— Your task —
Exactly the lines below from the one with "Italcond Cable (MADE IN ITALY)" up to and including the one with "Xiaomi hat seinen neuesten BE6500 Wi-Fi 7" make up the answer, with nothing else added.
Data for review section start
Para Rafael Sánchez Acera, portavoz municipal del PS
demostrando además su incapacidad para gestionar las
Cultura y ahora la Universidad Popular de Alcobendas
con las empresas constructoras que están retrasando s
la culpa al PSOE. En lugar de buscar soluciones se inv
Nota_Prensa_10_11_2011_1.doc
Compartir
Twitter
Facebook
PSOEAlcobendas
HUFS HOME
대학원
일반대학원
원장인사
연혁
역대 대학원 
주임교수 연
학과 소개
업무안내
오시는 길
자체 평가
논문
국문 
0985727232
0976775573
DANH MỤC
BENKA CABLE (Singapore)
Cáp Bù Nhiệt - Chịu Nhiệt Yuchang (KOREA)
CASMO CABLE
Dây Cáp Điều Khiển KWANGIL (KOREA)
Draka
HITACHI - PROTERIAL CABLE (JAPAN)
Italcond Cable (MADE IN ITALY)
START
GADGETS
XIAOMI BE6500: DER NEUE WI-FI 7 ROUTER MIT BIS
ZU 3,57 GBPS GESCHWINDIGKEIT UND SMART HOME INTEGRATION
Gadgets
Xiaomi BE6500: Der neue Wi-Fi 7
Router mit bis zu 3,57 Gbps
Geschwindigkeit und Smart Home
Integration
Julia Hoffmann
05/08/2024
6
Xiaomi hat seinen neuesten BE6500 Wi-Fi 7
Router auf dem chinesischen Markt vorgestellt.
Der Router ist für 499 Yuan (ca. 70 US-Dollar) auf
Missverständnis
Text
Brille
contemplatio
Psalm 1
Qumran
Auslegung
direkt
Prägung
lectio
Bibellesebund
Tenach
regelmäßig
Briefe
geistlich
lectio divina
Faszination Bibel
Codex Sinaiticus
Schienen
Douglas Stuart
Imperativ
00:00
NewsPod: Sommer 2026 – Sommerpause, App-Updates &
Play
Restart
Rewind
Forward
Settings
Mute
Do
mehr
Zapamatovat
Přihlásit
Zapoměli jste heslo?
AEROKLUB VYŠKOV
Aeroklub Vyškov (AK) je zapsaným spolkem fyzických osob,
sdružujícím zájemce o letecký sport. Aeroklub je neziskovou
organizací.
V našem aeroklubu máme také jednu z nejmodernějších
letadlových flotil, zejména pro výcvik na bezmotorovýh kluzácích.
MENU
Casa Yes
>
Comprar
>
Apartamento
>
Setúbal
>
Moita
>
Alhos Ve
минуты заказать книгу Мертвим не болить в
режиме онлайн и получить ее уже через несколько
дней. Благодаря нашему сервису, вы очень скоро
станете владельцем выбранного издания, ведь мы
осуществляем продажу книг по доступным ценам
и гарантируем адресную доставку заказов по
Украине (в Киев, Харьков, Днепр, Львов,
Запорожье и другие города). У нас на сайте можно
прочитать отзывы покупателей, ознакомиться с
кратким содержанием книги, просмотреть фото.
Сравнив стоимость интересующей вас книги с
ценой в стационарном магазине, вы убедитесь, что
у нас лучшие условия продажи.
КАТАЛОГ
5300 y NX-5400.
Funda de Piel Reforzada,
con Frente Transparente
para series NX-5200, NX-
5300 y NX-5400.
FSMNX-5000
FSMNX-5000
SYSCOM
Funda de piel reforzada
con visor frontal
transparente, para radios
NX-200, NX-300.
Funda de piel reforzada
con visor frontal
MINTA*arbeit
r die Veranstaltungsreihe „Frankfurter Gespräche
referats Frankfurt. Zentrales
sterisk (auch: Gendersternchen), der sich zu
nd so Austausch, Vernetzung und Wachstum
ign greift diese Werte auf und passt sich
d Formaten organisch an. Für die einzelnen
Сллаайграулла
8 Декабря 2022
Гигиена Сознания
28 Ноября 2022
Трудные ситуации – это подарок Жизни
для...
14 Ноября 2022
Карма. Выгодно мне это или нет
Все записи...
Data for review section end
Data for review section start
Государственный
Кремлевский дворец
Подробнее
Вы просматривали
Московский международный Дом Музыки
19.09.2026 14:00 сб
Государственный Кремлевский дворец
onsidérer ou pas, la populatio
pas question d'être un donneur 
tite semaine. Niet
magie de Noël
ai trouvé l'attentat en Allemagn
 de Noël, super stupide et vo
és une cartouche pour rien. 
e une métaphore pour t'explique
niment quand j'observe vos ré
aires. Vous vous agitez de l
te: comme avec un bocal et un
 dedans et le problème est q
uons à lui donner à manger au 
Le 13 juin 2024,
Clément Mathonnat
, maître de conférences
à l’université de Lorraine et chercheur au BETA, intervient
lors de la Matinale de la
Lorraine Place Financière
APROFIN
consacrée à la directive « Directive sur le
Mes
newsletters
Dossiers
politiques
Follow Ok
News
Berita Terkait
Data for review section end
— Task result —
Italcond Cable (MADE IN ITALY)
START
GADGETS
XIAOMI BE6500: DER NEUE WI-FI 7 ROUTER MIT BIS
ZU 3,57 GBPS GESCHWINDIGKEIT UND SMART HOME INTEGRATION
Gadgets
Xiaomi BE6500: Der neue Wi-Fi 7
Router mit bis zu 3,57 Gbps
Geschwindigkeit und Smart Home
Integration
Julia Hoffmann
05/08/2024
6
Xiaomi hat seinen neuesten BE6500 Wi-Fi 7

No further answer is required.